Boost logoBoost.Flyweight Performance




Contents

Introduction

We show how to estimate the memory reduction obtained by the usage of Boost.Flyweight in a particular scenario and study the impact on the execution time for the different functional areas of flyweight. Some experimental results are provided.

Memory consumption

As we saw in the tutorial rationale, the flyweight pattern is based on two types of objects:

The overall memory consumption is then a function of the size of the flyweight objects, the size of the entry objects and the degree of value redundancy.

Flyweight size

The only data member of a flyweight object is a so-called handle, an opaque object of small size provided by the internal flyweight factory to refer to the entries it stores. For the default hashed_factory, this handle is merely a pointer, so sizeof(flyweight<T>)=sizeof(void*), 4 bytes in typical 32-bit architectures. For other types of factories, the handle is an iterator to an internal container used in the implementation of the factory: again, its size is typically that of a pointer.

Entry size

The entries stored in the factory associated to flyweight<T,...> need not only hold a value of T, but also contain additional information related to the internal implementation of flyweight<T,...>:

entry = sizeof(T) + overhead.

For the current implementation of Boost.Flyweight, the following aspects contribute to overhead:

The table summarizes the separate contributions to overhead introduced by the different components taking part of the definition of a flyweight instantiation. Values are given in words, i.e. the size of a pointer, which is 4 bytes in a typical 32-bit architecture. Alignment may introduce additional overhead.

Entry overhead of the components of Boost.Flyweight.
component overhead (words)
  key_value     with key extractor     1(1)  
  without key extractor     1 + sizeof(Key)  
  factory     hashed_factory     ~2.5  
  set_factory     4(2)  
  assoc_container_factory     depends on the container used  
  tracking mechanism     refcounted     2(3)  
  no_tracking     0  
(1) Assuming that sizeof(Key)<=sizeof(Value).
(2) For some implementations of std::set this overhead reduces to 3.
(3) In some platforms this value can be 3.

For instance, for the default configuration parameters of flyweight, overhead is typically 2.5(hashed_factory) + 2(refcounted) = 4.5 words.

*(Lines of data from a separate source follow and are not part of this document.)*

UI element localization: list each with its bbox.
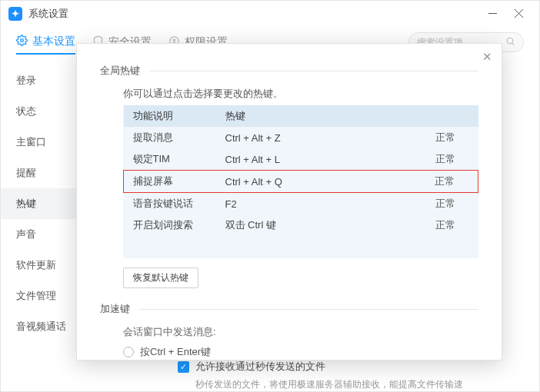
sidebar: 登录 状态 主窗口 提醒 热键 声音 软件更新 文件管理 音视频通话 (1, 58, 82, 391)
section-global-hotkey: 全局热键 (100, 64, 478, 78)
svg-line-7 (512, 43, 514, 45)
status-cell: 正常 (409, 127, 478, 148)
key-cell: 双击 Ctrl 键 (216, 214, 409, 258)
section-title: 全局热键 (100, 64, 140, 78)
dialog-close-button[interactable]: ✕ (482, 50, 492, 64)
radio-ctrl-enter[interactable]: 按Ctrl + Enter键 (100, 345, 478, 359)
sidebar-item-hotkey[interactable]: 热键 (1, 188, 82, 219)
status-cell: 正常 (409, 148, 478, 171)
func-cell: 语音按键说话 (124, 193, 216, 215)
table-row[interactable]: 锁定TIM Ctrl + Alt + L 正常 (124, 148, 478, 171)
key-cell: Ctrl + Alt + Z (216, 127, 409, 148)
sidebar-item-av-call[interactable]: 音视频通话 (1, 311, 82, 342)
sidebar-item-login[interactable]: 登录 (1, 65, 82, 96)
key-cell: Ctrl + Alt + Q (216, 171, 409, 193)
func-cell: 捕捉屏幕 (124, 171, 216, 193)
svg-point-6 (507, 38, 513, 44)
table-row[interactable]: 开启划词搜索 双击 Ctrl 键 正常 (124, 214, 478, 258)
section-title: 加速键 (100, 302, 130, 316)
gear-icon (16, 35, 28, 48)
table-row-highlighted[interactable]: 捕捉屏幕 Ctrl + Alt + Q 正常 (124, 171, 478, 193)
close-button[interactable] (505, 2, 532, 25)
radio-icon (123, 347, 134, 357)
col-hotkey: 热键 (216, 105, 409, 127)
func-cell: 开启划词搜索 (124, 214, 216, 258)
table-row[interactable]: 语音按键说话 F2 正常 (124, 193, 478, 215)
checkbox-label: 允许接收通过秒传发送的文件 (195, 360, 325, 374)
sidebar-item-status[interactable]: 状态 (1, 96, 82, 127)
sidebar-item-main-window[interactable]: 主窗口 (1, 127, 82, 158)
minimize-button[interactable] (479, 2, 505, 25)
tab-label: 基本设置 (32, 35, 75, 48)
status-cell: 正常 (409, 171, 478, 193)
radio-label: 按Ctrl + Enter键 (140, 345, 211, 359)
checkbox-icon[interactable]: ✓ (178, 361, 189, 373)
app-logo-icon: ✦ (8, 7, 22, 21)
svg-point-3 (21, 39, 24, 42)
table-header-row: 功能说明 热键 (124, 105, 478, 127)
restore-default-button[interactable]: 恢复默认热键 (123, 267, 198, 288)
status-cell: 正常 (409, 193, 478, 215)
accel-label: 会话窗口中发送消息: (100, 325, 478, 339)
background-clipped-content: ✓ 允许接收通过秒传发送的文件 秒传发送的文件，将使用极速服务器辅助接收，能提高… (178, 355, 532, 391)
key-cell: F2 (216, 193, 409, 215)
hotkey-table: 功能说明 热键 提取消息 Ctrl + Alt + Z 正常 锁定TIM Ctr… (123, 105, 478, 258)
tab-basic-settings[interactable]: 基本设置 (16, 30, 75, 55)
search-icon (505, 36, 515, 48)
sidebar-item-sound[interactable]: 声音 (1, 219, 82, 250)
subtext: 秒传发送的文件，将使用极速服务器辅助接收，能提高文件传输速 (195, 378, 463, 391)
sidebar-item-file-management[interactable]: 文件管理 (1, 281, 82, 311)
sidebar-item-software-update[interactable]: 软件更新 (1, 250, 82, 281)
table-row[interactable]: 提取消息 Ctrl + Alt + Z 正常 (124, 127, 478, 148)
titlebar: ✦ 系统设置 (1, 1, 539, 27)
key-cell: Ctrl + Alt + L (216, 148, 409, 171)
section-accelerator: 加速键 (100, 302, 478, 316)
svg-point-5 (173, 39, 175, 42)
window-title: 系统设置 (28, 7, 68, 21)
status-cell: 正常 (409, 214, 478, 258)
hotkey-hint: 你可以通过点击选择要更改的热键。 (123, 87, 478, 101)
col-function: 功能说明 (124, 105, 216, 127)
func-cell: 锁定TIM (124, 148, 216, 171)
sidebar-item-remind[interactable]: 提醒 (1, 158, 82, 188)
hotkey-dialog: ✕ 全局热键 你可以通过点击选择要更改的热键。 功能说明 热键 提取消息 Ctr… (76, 43, 502, 360)
func-cell: 提取消息 (124, 127, 216, 148)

Overall memory consumption

Consider a scenario where there are N different objects of type T jointly taking M different values. The objects consume then S = N·T bytes, where T is defined as the average size of T (sizeof(T) plus dynamic memory allocated by T objects). If we now replace T by some instantiation flyweight<T,...>, the resulting memory consumption will be

SF = N·P + M·(T + overhead),

where P is sizeof(flyweight<T,...>), typically equal to sizeof(void*), as seen before. The ratio SF / S is then

SF / S = (P / T)+ (M / N)(1 + overhead / T).

SF / S tends to its minimum, P / T, as M / N tends to 0, i.e. when the degree of value redundancy among T objects grows higher. On the other hand, the worst possible case SF / S = 1 + (P + overhead) / T happens when M / N = 1, that is, if there is no value redundancy at all; in this situation there is no point in applying the flyweight pattern in the first place.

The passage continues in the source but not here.